"""
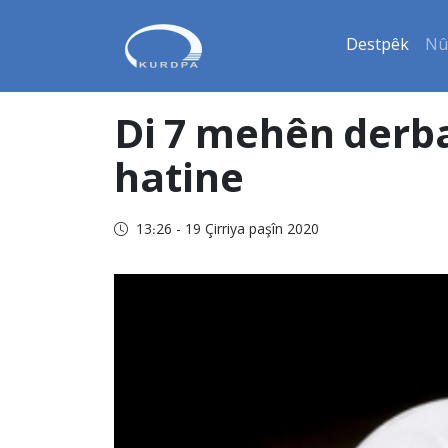
Destpêk
Nû
Di 7 mehên derba
hatine
13:26 - 19 Çirriya paşîn 2020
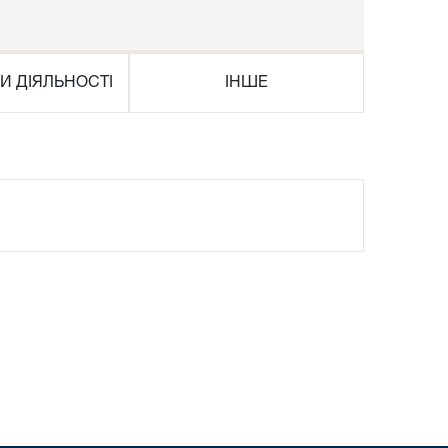
И ДІЯЛЬНОСТІ
ІНШЕ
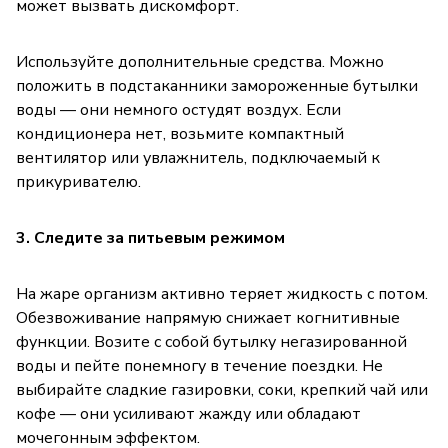
может вызвать дискомфорт.
Используйте дополнительные средства. Можно
положить в подстаканники замороженные бутылки
воды — они немного остудят воздух. Если
кондиционера нет, возьмите компактный
вентилятор или увлажнитель, подключаемый к
прикуривателю.
3. Следите за питьевым режимом
На жаре организм активно теряет жидкость с потом.
Обезвоживание напрямую снижает когнитивные
функции. Возите с собой бутылку негазированной
воды и пейте понемногу в течение поездки. Не
выбирайте сладкие газировки, соки, крепкий чай или
кофе — они усиливают жажду или обладают
мочегонным эффектом.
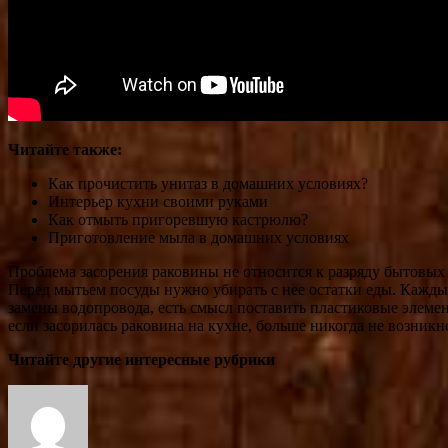
Читайте также:
Как прочистить унитаз в домашних условиях?
Интерьер кухни своими руками
Как отмыть пригоревшую кастрюлю?
Приготовление мыла в домашних условиях
Проблема засорения раковины не относится к разряду бытовых 
Перед мытьем посуды нужно убирать с нее остатки еды. Кажды
замены водопровода, есть смысл поставить пластиковые элемен
если засорилась раковина на кухне, больше никогда не возникне
Читайте другие интересные рубрики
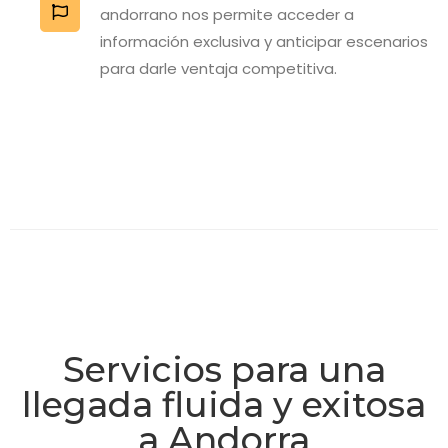
andorrano nos permite acceder a
información exclusiva y anticipar escenarios
para darle ventaja competitiva.
Servicios para una
llegada fluida y exitosa
a Andorra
"""
* [Work item]: Without the pictures, repeat exactly the lines running from the line containing "Читайте другие интересные рубрики" through the end of the data, both ends included.

* [Solution to the exercise]:
Читайте другие интересные рубрики
andorrano nos permite acceder a
información exclusiva y anticipar escenarios
para darle ventaja competitiva.
Servicios para una
llegada fluida y exitosa
a Andorra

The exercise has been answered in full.